Your instructions: Where does "omission" occur in the listing? Copy every line that holds it.

Exercise input:
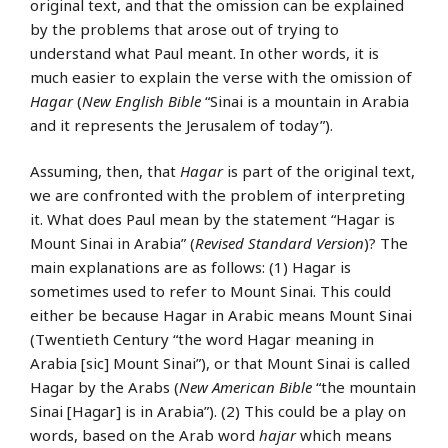
original text, and that the omission can be explained
by the problems that arose out of trying to
understand what Paul meant. In other words, it is
much easier to explain the verse with the omission of
Hagar
(
New English Bible
“Sinai is a mountain in Arabia
and it represents the Jerusalem of today”).
Assuming, then, that
Hagar
is part of the original text,
we are confronted with the problem of interpreting
it. What does Paul mean by the statement “Hagar is
Mount Sinai in Arabia” (
Revised Standard Version
)? The
main explanations are as follows: (1) Hagar is
sometimes used to refer to Mount Sinai. This could
either be because Hagar in Arabic means Mount Sinai
(Twentieth Century “the word Hagar meaning in
Arabia [sic] Mount Sinai”), or that Mount Sinai is called
Hagar by the Arabs (
New American Bible
“the mountain
Sinai [Hagar] is in Arabia”). (2) This could be a play on
words, based on the Arab word
hajar
which means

Result of this task:
original text, and that the omission can be explained
much easier to explain the verse with the omission of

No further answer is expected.